Psychotherapie Bonn

Buchhändler oder Wetterfrosch?

Vor ein paar Tagen war ich in meinem Lieblings-Buchladen. Ich hatte mir ein Buch zur Ansicht bestellt. Es waren Ferien, die Sonne schien und ich hatte Zeit….… So viel Zeit, dass ich mich in dem Geschäft kurzerhand in einen Sessel setze, in Ruhe Passagen aus dem Buch lese und Passanten beobachte.

An der Kasse sprechen wir über das schöne Wetter und darüber, dass der Buchhändler seinen Urlaub unglücklicherweise immer dann nähme, wenn es regnen würde. Er hätte statt Buchhändler auch Wetterfrosch werden können.

„Im nächsten Leben“, meine ich. „Ach, Sie glauben an Reinkarnation?“ „Ja, das tue ich“ erwidere ich. Wir sprechen darüber, was wir im nächsten Leben anders machen würden. „Ich glaube nicht viel. Es ist gerade gut so, wie es ist“, sage ich.  Und er überlegt: „Ich wollte immer Buchhändler werden. Nein, es ist bei mir auch gerade gut so wie es ist“.

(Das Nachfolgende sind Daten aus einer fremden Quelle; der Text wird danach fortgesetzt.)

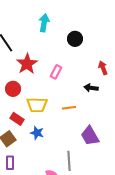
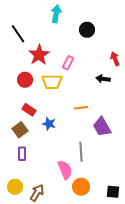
yellow trapezoid: (37, 105) -> (52, 82), moved
orange line: (69, 108) -> (81, 108), moved

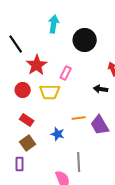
black circle: (87, 30) -> (85, 40), size x1.5
blue star: (49, 124) -> (58, 134), moved
purple trapezoid: (102, 127) -> (100, 125), moved
brown square: (20, 130) -> (28, 143), moved

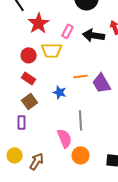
black arrow: (101, 89) -> (94, 35), moved, size x1.5
red circle: (23, 90) -> (29, 55), moved

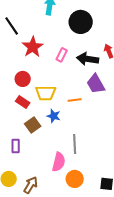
yellow trapezoid: (52, 50) -> (46, 93), moved
purple trapezoid: (102, 83) -> (96, 84), moved
brown square: (30, 101) -> (33, 125), moved
pink semicircle: (65, 138) -> (59, 162), turned 36

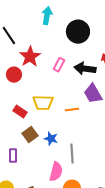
red circle: (23, 79) -> (14, 75), moved
blue star: (54, 116) -> (51, 139), moved

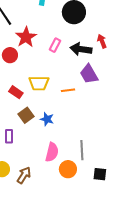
gray line: (72, 154) -> (82, 150), moved

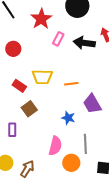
red star: (26, 37) -> (41, 19), moved
purple trapezoid: (89, 74) -> (92, 104), moved
blue star: (47, 119) -> (68, 118), moved

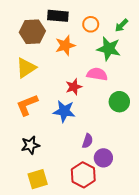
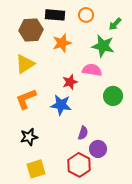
orange circle: (91, 24) -> (86, 15), moved

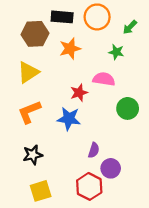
orange circle: (86, 15) -> (97, 17), size x1.5
green star: (103, 46) -> (116, 52), size x0.6

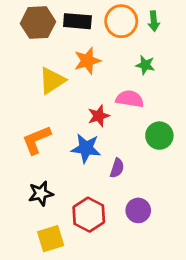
green arrow: (130, 27) -> (154, 21), moved, turned -49
brown hexagon: (35, 34) -> (38, 23), moved
yellow triangle: (28, 72) -> (52, 80), moved
purple semicircle: (94, 150) -> (117, 168), moved
red hexagon: (89, 186) -> (89, 215), moved

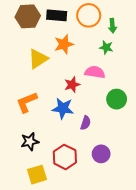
green arrow: (154, 21) -> (112, 26), moved

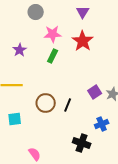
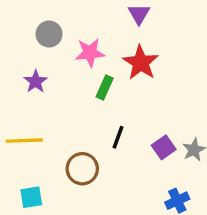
gray circle: (36, 12) -> (49, 34), moved
green rectangle: (53, 56) -> (105, 87), moved
black line: (68, 105) -> (118, 137), moved

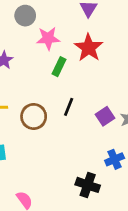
gray circle: (49, 34) -> (25, 16), moved
brown circle: (82, 169) -> (34, 117), moved

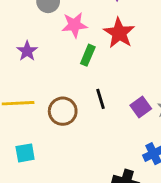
black line: (69, 107) -> (100, 99), turned -36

Beschwingt verlasse ich den Buchladen und entscheide ich mich für einen Cappuccino an der Eisdiele – zum Mitnehmen. Mein Nachbar läuft an mir vorbei. Seit Jahren wohnen wir im selben Haus. Aber wir haben uns nie länger unterhalten. Ich spreche ihn an. Wir gehen zusammen nach Hause und reden. Über unsere Eltern, die während des 2. Weltkrieges aufwuchsen, über seine Arbeit als Kunsthistoriker, über das Buch, das ich mir gerade gekauft habe …

Ich komme nach Hause und bin glücklich.

Unsere Tage sind gefüllt mit unzähligen verschiedenen Tätigkeiten: Wir erledigen kleine und größere Arbeiten zu Hause oder während unserer Arbeitszeit. Wir laufen, fahren Rad, Auto, Bus oder Bahn. Wir kaufen ein, putzen, waschen, räumen auf. Wir denken, sprechen, hören zu und handeln. Wir begegnen Menschen persönlich, am Telefon, im Internet …

Vieles von dem, was wir tun, betrachtet unser Verstand als unwichtig. Wir sind in Gedanken abwesend. Wir denken an Zukünftiges oder Vergangenes. Planen unsere nächsten Schritte oder grübeln über das, was war, was nicht war, was hätte sein sollen oder anders hätte sein sollen…

Es gibt jedoch keine unwichtigen Dinge. Alles ist gleich wichtig.

Warum?

Weil in jeder Sekunde unser Leben stattfindet. Bei allem, was wir tun. Egal, was es ist.

In jedem einzelnen Augenblick verbringen wir unsere Lebenszeit. Und die ist nicht unbegrenzt.

Aber wir können uns jeden Tage neu dafür entscheiden, wie wir die Dinge tun: Bewusst oder unbewusst. In Ruhe oder gehetzt. Mit Achtsamkeit und Dankbarkeit oder immer abgelenkt von dem, was gerade ist.

Gelingt es uns, präsent zu sein, dann nehmen wir all die kleinen Dinge in unserem Leben wahr, die uns sonst entgehen. Dann werden auch nur kurze Begegnungen mit anderen Menschen zu wertvollen Momenten und ein  Spaziergang zum Buchladen zu einem wunderschönen Nachmittag.